Basquiat likewise points to the troubling implications of the LDS Church’s texts, talks, and religious reflections—exported throughout the world—that emerge largely from or through white men. She writes: “Haitian Mormons are asked to read a plethora of written texts to prepare themselves for eternal progression, written texts that are the product (externally guided or not) of privileged white men. However, they are also asked to adopt a history that is not their own, but based exclusively on the trials and tribulations of privileged white people in the United States. Consequently, this celebration of the written word renders white, Mormon text superior to the black, Haitian body.”[72] Nevertheless, despite these systemic racial problems noted by scholars, Basquiat reports that most Haitian members in the late 1990s thought of the LDS Church as “lack[ing] a history of racial discrimination.”[73]
Ironically, the fact that the LDS Church emerges from America (even white America) may be a central source of its appeal to Haitians. Basquiat quotes Haitian physician and cultural critic Frentz Large, who says that “for privileged and literate Haitians,” this is the main reason to join Mormonism: “It is the motivation: to be American, to have some part of the West here.”[74] Obviously, more ethnographic fieldwork research is required to analyze the dynamics of this process.
Conclusion: Analyzing (The Future of) LDS Growth in Haiti
There are four main Mormon membership growth periods in Haiti (see table 4):
- 1977–1989: growth explosion. The AAGR for this thirteen-year period is 65.7%, varying from a low of 15.6% to a high of 239%.
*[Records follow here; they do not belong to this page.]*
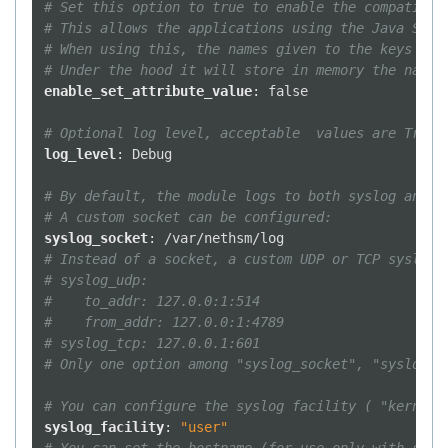
# Set this option to true to enable the compatibil
# This allows the applications using the Java Sun 
# When using this, the names given to the keys wil
# Under the hood it will store in memory the name 
enable_set_attribute_value
:
false
# Optional log level, acceptable  values are Trace
log_level
:
Debug
# By default, the module logs to both syslog and s
# A custom socket can be configured:
syslog_socket
:
/var/nethsm/log
# Instead of a socket, a custom UDP or TCP syslog 
# syslog_udp:
#    to_addr: 127.0.0:1:514
#    from_addr: 127.0.0:1:4789
# syslog_tcp: 127.0.0.1:601
# Only one option among "syslog_socket", "syslog_u
# You can configure the syslog facility ( "kern", 
syslog_facility
:
"user"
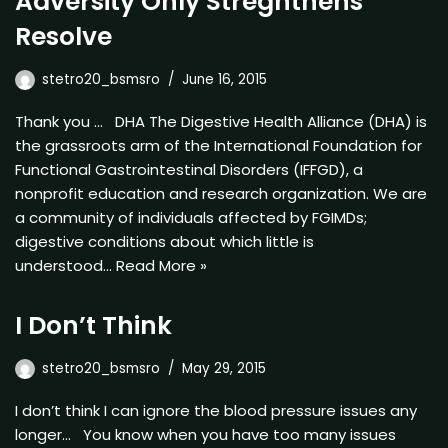
Adversity Only Stregnthens
Resolve
stetro20_bsmsro
June 16, 2015
Thank you … DHA The Digestive Health Alliance (DHA) is
the grassroots arm of the International Foundation for
Functional Gastrointestinal Disorders (IFFGD), a
nonprofit education and research organization. We are
a community of individuals affected by FGIMDs;
digestive conditions about which little is
understood…
Read More »
I Don’t Think
stetro20_bsmsro
May 29, 2015
I don’t think I can ignore the blood pressure issues any
longer… You know when you have too many issues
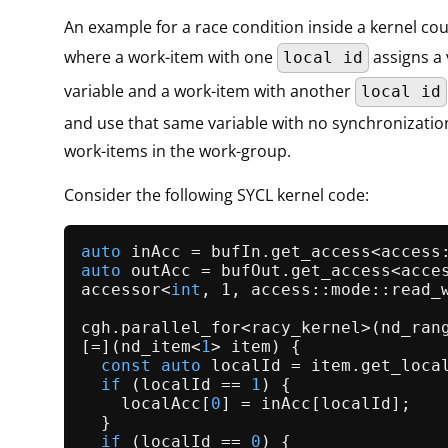
An example for a race condition inside a kernel co
where a work-item with one
assigns a
local id
variable and a work-item with another
local id
and use that same variable with no synchronizati
work-items in the work-group.
Consider the following SYCL kernel code:
auto
 inAcc = bufIn.
get_access
auto
 outAcc = bufOut.
get_access
accessor<
int
, 1, access::mode::read_
cgh.
parallel_for
<racy_kernel>(
nd_ran
[=](nd_item<
1
> item) {

const
auto
 localId = item.
get_loca
if
 (localId == 
1
) {

    localAcc[
0
] = inAcc[localId];

  }

if
 (localId == 
0
) {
- 1990–1995: low growth. The AAGR for this six-year period is only 2.3%, ranging from a (record) low of –1.6% to a high of 4.1%. This stagnation exactly coincides with the withdrawal of US missionaries for security reasons from late 1991 to early 1996.[75]
- 1996–2002: high growth. The AAGR for this seven-year period is 12.9%, ranging from a low of 7.5% to a high of 25.6%. After the US missionaries return, growth explodes again.
- 2003–2018: modest growth. The AAGR for this sixteen-year period is only 4.5%, ranging from a low of 2.1% to a high of 6.9%.
I concluded earlier that the explanatory value of anomie in Haiti, operationalized as a combination of economic and political turmoil, was limited. The same is true for anomie, operationalized as strong and chaotic urbanization, as an external explanation of LDS membership growth. Table 5 showed no correlations between the unemployment rate, the annual GDP growth rate, and the average annual Protestant membership growth rates. The only clear correlation was between strong Mormon and Protestant membership growth in the 1980s and high anomie resulting from a devastating economic crisis, unemployment, poverty, as well as political turmoil and violence. Most LDS members are concentrated in the capital Port-au-Prince, its suburbs, and other large cities.[76]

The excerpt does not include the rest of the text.